MacIsaac-Jones made the biggest changes of the four this year, joining both the national team and, for the first time in her career, a training centre.
“I guess the biggest difference would be having such a big group of coaches and physiologists and strength coaches and people to help me with my training,” MacIsaac-Jones said of the World Cup Academy.
She estimated that her new program costs about the same as training with Rocky Mountain Racers, also based in Canmore, with the added national-team funding offsetting the higher fees for the Academy. But European travel adds to the costs as well.
“At this moment, I’m budgeting about, my guess is around $6,000 for the Period 1 World Cup,” MacIsaac-Jones said in October.
Beatty and Browne opened the season with the classic sprints in Kuusamo, Finland, last Saturday, Nov. 26, placing 50th and 62nd, respectively, in a stacked field.
After the qualifier, Beatty explained she was “a lot less nervous” and had a better sense of how European World Cup sprints work after experiencing it for the first time.
Now, “… I feel like I can treat these race starts more like any other race I would do!” she wrote.
The next day on Sunday, Nov. 27, Beatty described being less-than-satisfied with her 10-kilometer classic race, where she placed 74th. (Browne placed 58th, just ahead of Nishikawa in 59th.)

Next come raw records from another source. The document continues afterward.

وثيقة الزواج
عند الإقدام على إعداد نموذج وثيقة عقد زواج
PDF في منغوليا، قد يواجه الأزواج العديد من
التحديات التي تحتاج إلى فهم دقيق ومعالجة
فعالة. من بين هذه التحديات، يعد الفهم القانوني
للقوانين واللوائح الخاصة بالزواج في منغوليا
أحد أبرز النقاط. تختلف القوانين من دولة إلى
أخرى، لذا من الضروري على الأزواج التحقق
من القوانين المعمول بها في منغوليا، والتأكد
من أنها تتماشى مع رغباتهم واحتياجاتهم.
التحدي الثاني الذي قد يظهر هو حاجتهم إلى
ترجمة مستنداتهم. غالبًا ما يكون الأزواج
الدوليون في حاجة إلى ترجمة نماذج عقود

“The race didn’t going very well for me but my back’s not a problem, so that’s a big positive going forward,” Beatty explained. “At the start of the season one good race of two isn’t that unusual for me. I was happy with the sprint and I am really looking forward to the mini tour in Lillehammer.”

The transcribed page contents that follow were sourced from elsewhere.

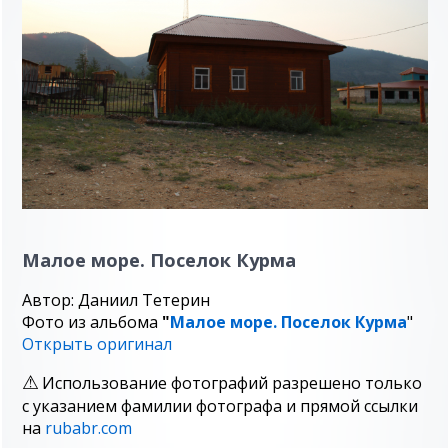
Малое море. Поселок Курма
Автор: Даниил Тетерин
Фото из альбома
"
Малое море. Поселок Курма
"
Открыть оригинал
Использование фотографий разрешено только
с указанием фамилии фотографа и прямой ссылки
на
rubabr.com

Last season at the Ski Tour Canada, which doubled as World Cup Finals, five Canadian women completed the eight-stage Tour. Nishikawa, Browne and MacIsaac-Jones were three of them, along with Bouffard-Nesbitt and Canmore’s Annika Hicks. Beatty didn’t complete the final stage, but she notched a career-best 15th in the Canmore classic sprint.
Asked how those World Cups starts affected her confidence for this season, Browne wrote, “I feel like I belong here and that I am a World Cup skier like all these other girls. I feel like I’m part of them now.”

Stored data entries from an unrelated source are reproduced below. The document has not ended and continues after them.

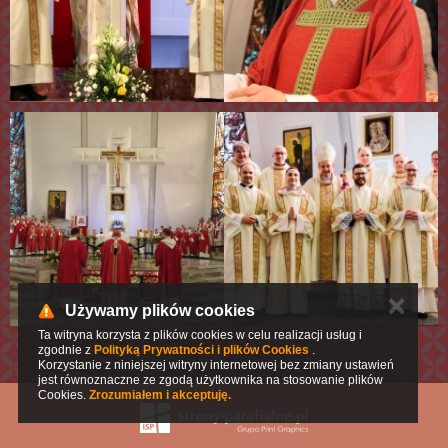
✕
Używamy plików cookies
Ta witryna korzysta z plików cookies w celu realizacji usług i
zgodnie z
Polityką Prywatności i plików Cookies
.
Korzystanie z niniejszej witryny internetowej bez zmiany ustawień
jest równoznaczne ze zgodą użytkownika na stosowanie plików
Cookies.
Zrozumiałem i akceptuję.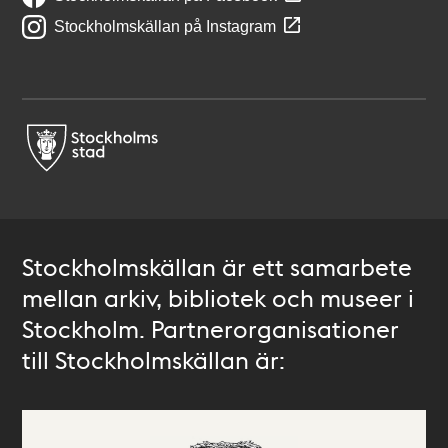
Stockholmskällan på Instagram
Stockholmskällan är ett samarbete
mellan arkiv, bibliotek och museer i
Stockholm. Partnerorganisationer
till Stockholmskällan är: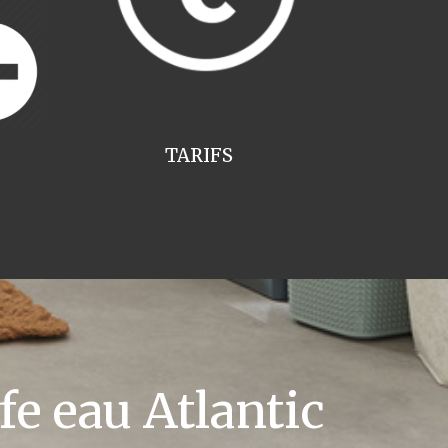
TARIFS
e eau Atlantic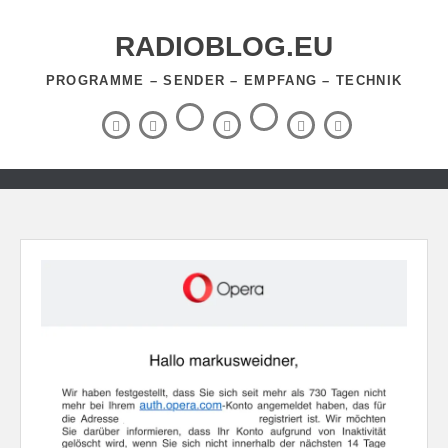
Zum
Inhalt
RADIOBLOG.EU
springen
PROGRAMME – SENDER – EMPFANG – TECHNIK
Threads
RSS-
Facebook
X
BlueSky
Instagram
YouTube
Feed
(Twitter)
Zum
Inhalt
springen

Heading into this season, Browne had 17 World Cup starts to her name, ahead of Beatty with 16 and MacIsaac-Jones with 15. Despite their collective experience, Browne and Beatty were glad to have Nishikawa’s guidance in Kuusamo.
“I think the best thing Emily helped with this week was suggesting we get breakfast food to make in our condo,” Beatty wrote. “It definitely saves an extra stress on race mornings.”
Nishikawa skipped the sprint to focus on the 10 k classic the next day.
“It was great cheering on Dahria and Cendrine, and made me so excited to put a bib on!” Nishikawa wrote after watching the sprint. “It is lots of fun having them here and we are looking forward improving together as a team this season. We can’t wait for Maya to join us when her foot is healed up.”
All programs in all countries go through phases. Looking back a decade, the World Cup scene was very different.
In 2005/2006, Norway had a rough year, most notably placing fifth in both genders at the Olympic relays in Torino, Italy. Despite health struggles, Marit Bjørgen did win the Overall World Cup despite (by six points over Canada’s Beckie Scott), but the country was feeling pain after a disastrous Olympics. With his first World Cup podium (in a skate sprint in March of that season), Canadian Devon Kershaw helped elevate a men’s program that had been largely funded by the women’s success. Also that year in Borlänge, Sweden, in the same race that Kershaw broke through, Kikkan Randall recorded her first World Cup top 10, placing fifth in the skate sprint. At the time, she was the star of a tiny U.S. team. Then at the iconic Holmenkollen women’s 30 k freestyle, Italy was the only country with two athletes in the top 10.
Will 2016/2017 be the watershed year for the Canadian women’s team? As with the continuously emerging U.S. women’s team, we won’t know for a few years, but it will be fun to watch.